**Required work**
Look over the entries and say how many lines include the word "Laiks". Only the number, please.

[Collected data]
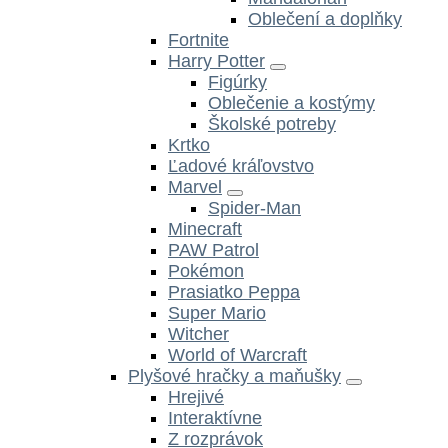
Oblečení a doplňky
Fortnite
Harry Potter
Figúrky
Oblečenie a kostýmy
Školské potreby
Krtko
Ľadové kráľovstvo
Marvel
Spider-Man
Minecraft
PAW Patrol
Pokémon
Prasiatko Peppa
Super Mario
Witcher
World of Warcraft
Plyšové hračky a maňušky
Hrejivé
Interaktívne
Z rozprávok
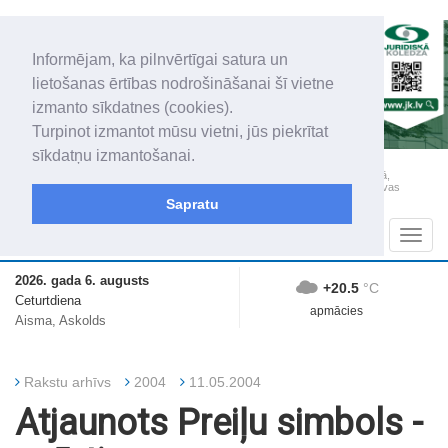
Informējam, ka pilnvērtīgai satura un
lietošanas ērtības nodrošināšanai šī vietne
izmanto sīkdatnes (cookies).
Turpinot izmantot mūsu vietni, jūs piekrītat
sīkdatņu izmantošanai.
„Latgales Laiks” iznāk latviešu un krievu valodās visā Dienvidlatgalē un Sēlijā,
„Latgales Laiks” latviešu valodā aptver Daugavpils valstspilsētu, Augšdaugavas
novadu un apkārtējos novadus un pilsētas.
Sapratu
Sadaļas
Navig
2026. gada 6. augusts
+20.5
°C
Ceturtdiena
apmācies
Aisma, Askolds
Rakstu arhīvs
2004
11.05.2004
Atjaunots Preiļu simbols -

**Expected answer**
2